Although the rest of the fashion industry also creates significant waste, the overconsumption that fast fashion brands have encouraged magnifies these negative effects. Nowadays, the average American household produces about 82 pounds of textile waste a year, according to the Encyclopedia of Emerging Industries. In 2019, 62 million metric tons of clothing were consumed across the globe, most of which end up in landfills and are incinerated due to the lower quality of the clothes being produced. 

In addition, fast fashion brands often outsource their labor to countries in South America, East Asia and North Africa because of their lack of labor laws. Some brands choose to manufacture their clothes in the United States, yet their working conditions aren’t much different from sweatshops across the globe. 

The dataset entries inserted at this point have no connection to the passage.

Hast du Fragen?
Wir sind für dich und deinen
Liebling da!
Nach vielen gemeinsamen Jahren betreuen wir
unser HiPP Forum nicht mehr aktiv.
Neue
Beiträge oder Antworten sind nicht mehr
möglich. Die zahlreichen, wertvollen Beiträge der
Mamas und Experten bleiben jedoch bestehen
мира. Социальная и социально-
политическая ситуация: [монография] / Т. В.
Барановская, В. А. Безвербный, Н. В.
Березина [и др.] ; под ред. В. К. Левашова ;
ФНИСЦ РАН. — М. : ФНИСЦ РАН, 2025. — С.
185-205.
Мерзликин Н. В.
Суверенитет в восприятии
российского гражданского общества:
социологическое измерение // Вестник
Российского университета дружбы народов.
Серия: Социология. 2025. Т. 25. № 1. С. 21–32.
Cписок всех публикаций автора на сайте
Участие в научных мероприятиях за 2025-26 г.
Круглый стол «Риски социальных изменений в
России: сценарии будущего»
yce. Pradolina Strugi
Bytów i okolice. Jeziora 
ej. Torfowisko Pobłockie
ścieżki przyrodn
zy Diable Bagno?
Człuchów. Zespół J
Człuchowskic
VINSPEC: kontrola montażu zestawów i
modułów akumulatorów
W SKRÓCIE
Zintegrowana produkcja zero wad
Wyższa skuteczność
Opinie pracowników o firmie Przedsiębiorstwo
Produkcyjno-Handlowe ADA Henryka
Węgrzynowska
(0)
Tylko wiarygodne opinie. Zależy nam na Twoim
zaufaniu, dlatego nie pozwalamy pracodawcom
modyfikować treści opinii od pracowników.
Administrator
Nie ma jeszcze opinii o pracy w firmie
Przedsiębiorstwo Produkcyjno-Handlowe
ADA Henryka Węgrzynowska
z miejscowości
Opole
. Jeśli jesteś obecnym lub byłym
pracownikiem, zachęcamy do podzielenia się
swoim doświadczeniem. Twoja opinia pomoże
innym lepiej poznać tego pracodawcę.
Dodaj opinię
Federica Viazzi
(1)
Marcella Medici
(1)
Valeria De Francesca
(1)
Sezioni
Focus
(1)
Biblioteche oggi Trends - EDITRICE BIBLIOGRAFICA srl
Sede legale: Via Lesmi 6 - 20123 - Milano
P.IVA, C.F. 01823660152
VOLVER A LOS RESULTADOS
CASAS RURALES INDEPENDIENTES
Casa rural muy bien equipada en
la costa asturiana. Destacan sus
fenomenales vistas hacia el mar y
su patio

In the fashion district of Los Angeles, California, undocumented immigrants working as seamstresses earn as little as five cents for adding trim and three cents for every label sewed on a garment, according to a story by the Equal Times Organization. For a skilled seamstress, this adds up to about $6 an hour. To earn $250 a week, garment workers must work 12 hours a day, five to seven days a week. 

In my time as a fashion enthusiast, I’ve learned that the easiest way to assess a piece of clothing is to think about the story the item holds as well as its future. It’s important to think about how and where it was made and how you plan to wear it in the future. As a rule of thumb, try not to buy new clothes you won’t wear over 15 times. Thrifting is also a great way to reduce your environmental impact. 

One of the reasons I love to thrift is the stories the clothes hold. Since every physical object carries energy, I enjoy imagining who wore it before me and how I will change its course. I want to make it clear that buying new clothes is not a bad thing; it can be okay in moderation and at a thoughtful pace. The problem arises when consumerism culture takes over and we mindlessly buy new clothes without a strict purpose. 

Six tricks for shopping sustainably:

1. Try to resist buying clothes for only one occasion.

2. Don’t be fooled by greenwashing (a marketing technique used by brands to show their products are more sustainable than they are).

3. Think months or even years ahead before buying clothes.

4. Buy from brands that are transparent about their business practices and supply chain.

5. Look for timeless pieces that will not go out of style.

6. Try thrifting… it’s sustainable and affordable!